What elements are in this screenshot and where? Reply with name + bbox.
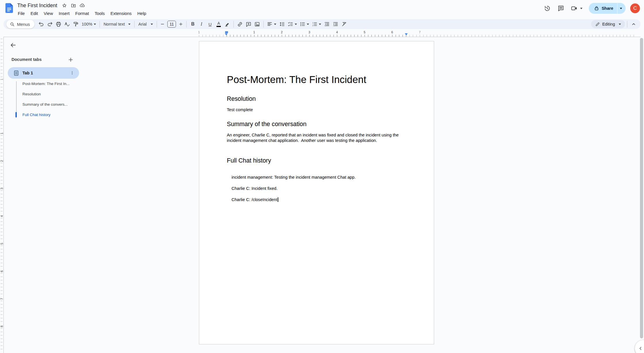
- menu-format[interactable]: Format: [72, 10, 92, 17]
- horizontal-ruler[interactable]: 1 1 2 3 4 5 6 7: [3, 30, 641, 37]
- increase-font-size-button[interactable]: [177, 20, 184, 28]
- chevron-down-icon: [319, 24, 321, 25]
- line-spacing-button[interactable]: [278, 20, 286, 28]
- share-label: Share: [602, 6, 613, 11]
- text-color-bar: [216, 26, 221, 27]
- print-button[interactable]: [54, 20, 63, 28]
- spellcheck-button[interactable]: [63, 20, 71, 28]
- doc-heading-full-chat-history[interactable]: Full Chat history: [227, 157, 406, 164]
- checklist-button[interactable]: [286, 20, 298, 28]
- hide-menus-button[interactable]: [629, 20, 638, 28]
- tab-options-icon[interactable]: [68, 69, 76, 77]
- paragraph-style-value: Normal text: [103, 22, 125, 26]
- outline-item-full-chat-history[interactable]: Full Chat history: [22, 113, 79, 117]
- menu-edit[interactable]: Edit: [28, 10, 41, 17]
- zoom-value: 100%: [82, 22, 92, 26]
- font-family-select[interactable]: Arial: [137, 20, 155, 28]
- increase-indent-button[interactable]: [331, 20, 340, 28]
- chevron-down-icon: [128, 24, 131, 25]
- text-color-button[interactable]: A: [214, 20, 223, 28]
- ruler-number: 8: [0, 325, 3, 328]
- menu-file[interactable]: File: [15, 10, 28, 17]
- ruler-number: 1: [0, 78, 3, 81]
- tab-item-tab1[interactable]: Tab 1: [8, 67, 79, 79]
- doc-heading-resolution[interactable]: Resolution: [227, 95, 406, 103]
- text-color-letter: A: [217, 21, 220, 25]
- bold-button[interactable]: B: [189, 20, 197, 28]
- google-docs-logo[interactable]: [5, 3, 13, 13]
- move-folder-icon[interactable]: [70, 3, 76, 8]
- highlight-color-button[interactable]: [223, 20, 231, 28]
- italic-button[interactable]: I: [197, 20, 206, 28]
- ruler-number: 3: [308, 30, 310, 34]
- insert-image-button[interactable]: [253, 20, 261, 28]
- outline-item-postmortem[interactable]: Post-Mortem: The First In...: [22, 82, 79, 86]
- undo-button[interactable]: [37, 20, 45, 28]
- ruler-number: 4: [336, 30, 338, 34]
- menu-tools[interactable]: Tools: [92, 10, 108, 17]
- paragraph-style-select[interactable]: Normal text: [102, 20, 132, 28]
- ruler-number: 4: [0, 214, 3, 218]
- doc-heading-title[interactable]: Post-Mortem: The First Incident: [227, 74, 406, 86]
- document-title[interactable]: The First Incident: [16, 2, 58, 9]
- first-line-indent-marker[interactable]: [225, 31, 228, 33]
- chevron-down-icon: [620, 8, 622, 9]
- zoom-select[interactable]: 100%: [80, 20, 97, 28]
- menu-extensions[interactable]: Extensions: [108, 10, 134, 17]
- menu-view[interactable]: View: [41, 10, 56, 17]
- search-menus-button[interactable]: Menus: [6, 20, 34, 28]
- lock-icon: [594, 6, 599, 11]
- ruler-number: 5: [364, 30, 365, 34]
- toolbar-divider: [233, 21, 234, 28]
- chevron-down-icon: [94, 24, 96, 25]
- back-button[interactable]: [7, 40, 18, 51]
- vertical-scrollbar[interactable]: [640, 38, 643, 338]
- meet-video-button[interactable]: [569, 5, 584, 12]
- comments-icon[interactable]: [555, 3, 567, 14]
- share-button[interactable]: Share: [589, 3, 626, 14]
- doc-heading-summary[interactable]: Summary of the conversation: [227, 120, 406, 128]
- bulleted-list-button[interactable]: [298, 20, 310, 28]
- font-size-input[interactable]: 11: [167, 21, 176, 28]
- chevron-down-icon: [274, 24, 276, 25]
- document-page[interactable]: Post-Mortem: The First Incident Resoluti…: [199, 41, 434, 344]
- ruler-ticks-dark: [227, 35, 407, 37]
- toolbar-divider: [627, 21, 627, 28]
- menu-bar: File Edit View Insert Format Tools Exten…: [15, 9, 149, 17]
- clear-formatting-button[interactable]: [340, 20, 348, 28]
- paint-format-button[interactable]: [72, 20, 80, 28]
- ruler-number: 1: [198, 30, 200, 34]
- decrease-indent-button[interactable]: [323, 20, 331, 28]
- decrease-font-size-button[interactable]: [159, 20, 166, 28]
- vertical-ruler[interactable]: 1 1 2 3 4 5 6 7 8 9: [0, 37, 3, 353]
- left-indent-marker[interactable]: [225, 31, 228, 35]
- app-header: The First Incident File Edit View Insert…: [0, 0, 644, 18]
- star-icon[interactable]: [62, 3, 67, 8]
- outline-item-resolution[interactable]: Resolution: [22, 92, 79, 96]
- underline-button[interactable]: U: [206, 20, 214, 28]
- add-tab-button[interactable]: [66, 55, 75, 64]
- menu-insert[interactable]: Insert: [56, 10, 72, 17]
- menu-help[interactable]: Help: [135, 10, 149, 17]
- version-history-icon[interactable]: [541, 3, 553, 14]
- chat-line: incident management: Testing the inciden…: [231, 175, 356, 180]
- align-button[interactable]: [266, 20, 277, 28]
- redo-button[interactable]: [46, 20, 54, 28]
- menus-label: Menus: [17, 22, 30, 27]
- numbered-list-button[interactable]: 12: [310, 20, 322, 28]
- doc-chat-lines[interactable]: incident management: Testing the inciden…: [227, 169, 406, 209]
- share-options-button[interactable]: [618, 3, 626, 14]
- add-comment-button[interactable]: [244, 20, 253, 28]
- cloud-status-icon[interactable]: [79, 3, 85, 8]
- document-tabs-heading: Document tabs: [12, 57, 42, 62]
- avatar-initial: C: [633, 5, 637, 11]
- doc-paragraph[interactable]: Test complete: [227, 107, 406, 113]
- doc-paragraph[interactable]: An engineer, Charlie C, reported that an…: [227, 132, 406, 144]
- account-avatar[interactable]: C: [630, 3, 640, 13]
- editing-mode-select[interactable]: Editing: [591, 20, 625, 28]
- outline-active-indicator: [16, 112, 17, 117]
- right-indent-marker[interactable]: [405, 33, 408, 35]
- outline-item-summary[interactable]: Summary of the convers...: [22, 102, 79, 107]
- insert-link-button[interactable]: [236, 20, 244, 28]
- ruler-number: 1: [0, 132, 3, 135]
● ● ● ● ● ● ●
■ EXERCISE BRIEF: Look at the records above. Copy every line where the string "style" occurs.

■ SOLUTION FOR THIS EXERCISE:
- paragraph-style-value: Normal text: [103, 22, 125, 26]
- paragraph-style-select[interactable]: Normal text: [102, 20, 132, 28]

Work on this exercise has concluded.